Never in a million years did I think that working on speed would lead me on the emotional journey I’ve been on, but here we are. Growing pains all around. Along with my struggle with dissonance and seeing myself as I am, I’ve also really been struggling to see progress in my running lately. I’ve been struggling to hit my paces, 5ks have been slower than I know I’m capable of, and it’s been bugging me. I’m putting in work and I’m trying and I just don’t see that I’m getting anywhere.
I had a heart to heart with my coach. I talked to my BRF. I tried to relax and trust the process. On Wednesday I did my tempo run on the treadmill so I could prove to myself that the paces are possible, and that it’s possible for me to push through and sustain them–which I did. Then on Thursday, it was the first Flash 5k of the season for SCRR, and while it was supposed to be my rest day, I got coach’s blessing to participate as long as I took it easy.
Ever one to follow the rules, I went into it with the plan to take it easy. I didn’t even bring my watch with me, I left it at home so I wouldn’t be tempted to push. I started the Strava app, put it in my pocket, and went. I did what felt good at any given point in time–sometimes I ran hard, sometimes I backed off, sometimes I walked–and I didn’t stress about it. I was out to have a run and fun with my friends. I came in around 33:47–which was my race pace last year when I was trying. I was pumped because I took it so easy. I wasn’t trying. In that moment I could see the progress that my coach and friends assured me was happening.
This was reinforced on Saturday. I did the Yinzer 5k, and I went in with the intention of racing it and going sub-30 again, but I was also aware that I had skipped my rest day and was working with tired legs, so I figured I’d give it my best shot and see what happened.
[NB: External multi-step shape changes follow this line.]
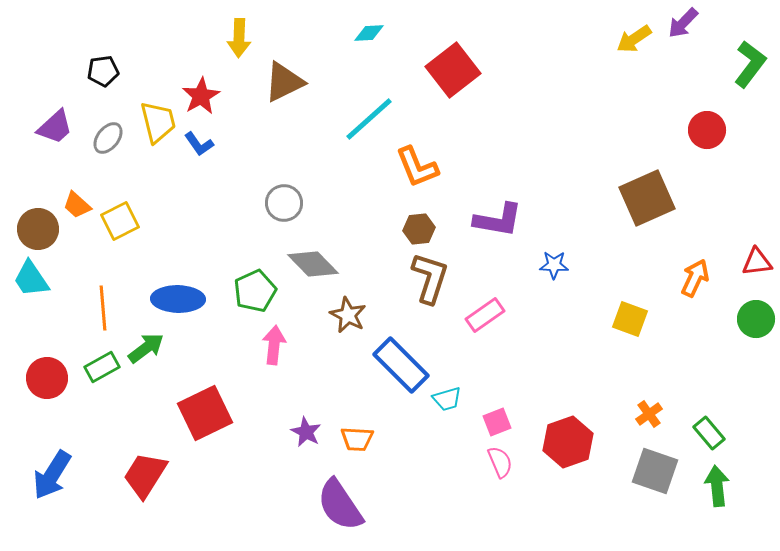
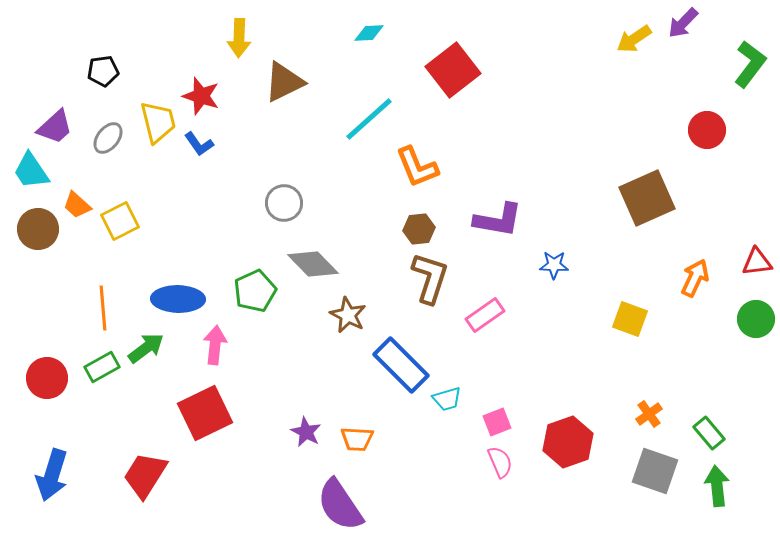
red star at (201, 96): rotated 24 degrees counterclockwise
cyan trapezoid at (31, 279): moved 108 px up
pink arrow at (274, 345): moved 59 px left
blue arrow at (52, 475): rotated 15 degrees counterclockwise
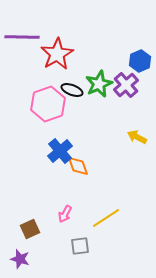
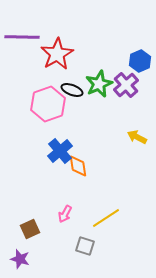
orange diamond: rotated 10 degrees clockwise
gray square: moved 5 px right; rotated 24 degrees clockwise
I kept up with the 9:30s for the first mile, but then I started cramping so I backed off, got some water, walked a minute. I picked it back up for mile 3 and finished in 31:36. Just 6 seconds off of my PR from last fall. If I could do that when it wasn’t even my best effort…that’s progress.
Even yesterday when I was doing my recovery workout on the rower–when I first started I could do about 10 minutes on the rower before my back would start screaming at me, yesterday I did a solid 20 minutes and could have kept going. I love how strong I’m getting. It’s a good place to be going into another track workout.